I am struggeling to find rules to determine the solution of the above example? Do you have a link or sth? –  Le Chifre Mar 12 '13 at 11:18

1 Answer 1

up vote 3 down vote accepted
  1. You've wrongly assumed that $XX'=I$. To prove that $M$ is idempotent, note that $Y^2=(X(X'X)^{−1}X')^2=X\underbrace{(X'X)^{−1}X'X}_{=I}(X'X)^{−1}X'=:Y$, so $M^2=(I-Y)^2=I-2Y+Y^2=I-Y=M$.
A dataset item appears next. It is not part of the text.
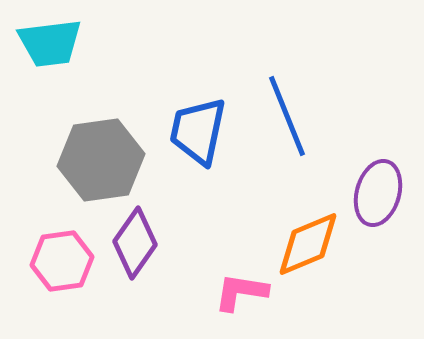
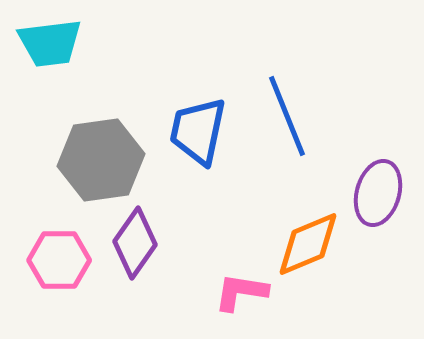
pink hexagon: moved 3 px left, 1 px up; rotated 8 degrees clockwise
  2. Indeed $\operatorname{tr}(X(X'X)^{−1}X')=\operatorname{tr}(X'X(X'X)^{−1})=\operatorname{tr}(I)$, but the size of this $I$ is $k\times k$, while the $I$ in $\operatorname{tr}(I-X(X'X)^{−1}X')$ has size $T\times T$. So, no, the trace of $M$ is not zero in general, but $\operatorname{tr}(I_T)-\operatorname{tr}(I_k)=T-k$. To find the rank of $M$ using the trace, observe that (a) every eigenvalue of $M$ is either $0$ or $1$ (why?) and (b) $M$ is unitarily diagonalizable (again, why?). So, the rank is equal to the trace. (Why~y~y~~???)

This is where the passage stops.